What is this "optimizer" thing ? Are you telling me the generated assembly code is different ? I don't think so...
It's a peephole optimizer. Which means, yes the generated assembly code is different.

http://www.purebasic.fr/english/viewtop ... 09#p242209

Re: Fast string building

Posted: Wed Jun 15, 2011 10:18 pm
by luis
Trond wrote:It's a peephole optimizer. Which means, yes the generated assembly code is different.
OH ! Thanks :o

Uhm, I'm a little confused... purebasic.asm always contains the "release" version of this code right ? We are not able to see the debug-only not-peephole-ized asm code ... I think.

Re: Fast string building

Posted: Wed Jun 15, 2011 11:21 pm
by skywalk
Trond wrote:
skywalk wrote:
Trond wrote:DisableDebugger isn't enough, because the optimizer is only enabled when the debugger is disabled totally (from the menu).
Ha, I actually got the DisableDebugger idea from you. :)
Are you sure? Where did I use DisableDebugger for this purpose?
Sorry, can't remember, but thanks for clarifying the optimizer. :wink:

Re: Fast string building

Posted: Thu Jun 16, 2011 6:03 am
by MachineCode
@luis: I know what you mean about the loop starting at index 2, but the loop in my actual app builds the string from 1 of 2 different formats, so it would mean have the same block of building code used twice: once for the first item, then again for the rest. Too much repetition for no speed gain at all. As for the crash when only using 1000 items in the array: yes, adding one extra byte to the allocated memory solves it, but I wonder why it doesn't crash when using 10000?

@skywalk: Why can't I report times with Debug? Works perfectly fine. The timing is done BETWEEN Debug calls, so it's not like Debug is skewing the results.

Re: Fast string building

Posted: Thu Jun 16, 2011 6:52 am
by citystate
even using DisableDebugger, the processing time will be slowed minutely with the debugger enabled - with enough loops, this can add up to a lot.

compare the time using MessageRequesters with the debugger on and off, you should see a difference

Re: Fast string building

Posted: Thu Jun 16, 2011 7:23 am
by MachineCode
@citystate: Okay, I tried it with MessageRequesters and as a compiled executable (not run in the IDE), and the results were still the same: 12 seconds with normal building, and 0 seconds with the CopyMemoryString() method.
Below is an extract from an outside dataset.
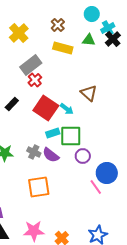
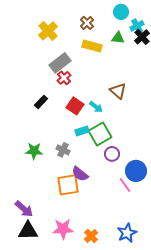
red square: (46, 108) -> (75, 106), size x0.7
green square: (71, 136) -> (100, 134), turned -30
purple semicircle: (51, 155) -> (80, 174), moved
I've just edited my code in my original post.

Re: Fast string building

Posted: Thu Jun 16, 2011 9:29 am
by Michael Vogel
The speed differences are amazing, but preparing the dish (moving strings to an array etc.) and removing the rest (free memory) will cost also some time, I fear...

How much time could be saved for replacing code lines like...

Code: Select all

a.s="this is a very short string"
b.s=#CRLF$
c.s="and one more short string"
... and now one million times:
s.s=a+b+c
by something like

Code: Select all

s=StringConcat(a,b,c)
I fear, when working with standard strings, no (big) improvement will be possible, like with other string handling functions (StringFind, StringFindRight, StringMid, StringLeft, StringRight, StringCut, StringReplace etc.)

Re: Fast string building

Posted: Thu Jun 16, 2011 10:24 am
by MachineCode
@Michael: The tip isn't meant to be used for short strings, but for joining extremely large strings, like in my code example. Also, what's a "standard" string? There's no such thing. A string is standard no matter size it is.

Re: Fast string building

Posted: Thu Jun 16, 2011 11:38 am
by luis
MachineCode wrote: As for the crash when only using 1000 items in the array: yes, adding one extra byte to the allocated memory solves it, but I wonder why it doesn't crash when using 10000?
http://www.purebasic.fr/blog/?p=55

Anyway, if you enable the purifier, it will catch the problem of writing after the buffer even for the n=10000.

Re: Fast string building

Posted: Thu Jun 16, 2011 12:40 pm
by MachineCode
An AWESOME post for finding the source of Invalid Memory Access errors! Thank you, Luis! 8)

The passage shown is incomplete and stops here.